# LOST climbing gear in water SSV, Lyons.



## cheifitj (Jun 25, 2008)

PLEASE HELP,
My black diamond climbing bag (gray), with ALL my gear, (trad, draws, cams, nuts, tricams, slings, helmet(red)...lots of stuff) went for a ride about 1/3 the way down the SSV at the Chicken Wing drop (I Believe thats the correct name) in the SSV outside of Lyons. 
Today is June 24th, 2008. My name is Jon, call me please 
Cell 303-817-5809.
Work 303-485-8686 x 171

Reward, Beer, Dinner I will hook you up if you help me out.


----------



## cheifitj (Jun 25, 2008)

Not positive on the mile marker, about 6 miles up just below Spire Rock


----------



## erdvm1 (Oct 17, 2003)

Jon, I was the guy helping you look. It was actually 2/3 through the run and at what Scott Young likes to call the "Chicken wing Slot" There apparently was NO rope in the gear bag but there were slings/cams. It started to sink 100 yards pass the slot move.
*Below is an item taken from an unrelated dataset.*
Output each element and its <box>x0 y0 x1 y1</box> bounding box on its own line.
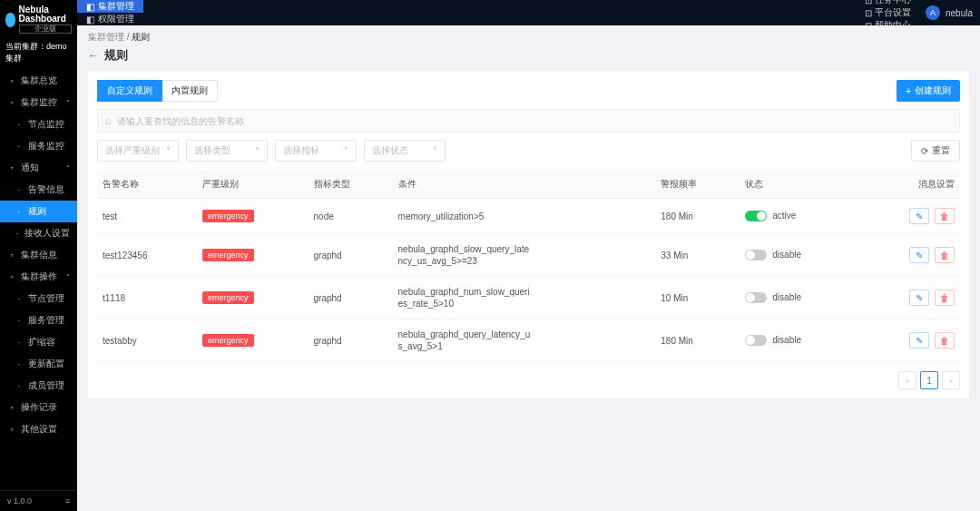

These guys were super nice and super responsible....just had an accident. We'll keep our eyes open
SSV WAS THE SHIT TODAY FYI


----------



## arkriverrat (Apr 11, 2005)

*GEAR FOUND*



cheifitj said:


> PLEASE HELP,
> My black diamond climbing bag (gray), with ALL my gear, (trad, draws, cams, nuts, tricams, slings, helmet(red)...lots of stuff) went for a ride about 1/3 the way down the SSV at the Chicken Wing drop (I Believe thats the correct name) in the SSV outside of Lyons.
> Today is June 24th, 2008. My name is Jon, call me please
> Cell 303-817-5809.
> ...


Hey Dude, there is a fisherman claiming to have found a backpack full of climbing gear in the SSV. He posted it on Boulder Craig's List Lost and Found page. I'd give him a call. Happy climbing!!!
Tim


----------



## cheifitj (Jun 25, 2008)

*found*

Thanks guys, I got my gear back over the weekend.

Hooray for Fisherman.


----------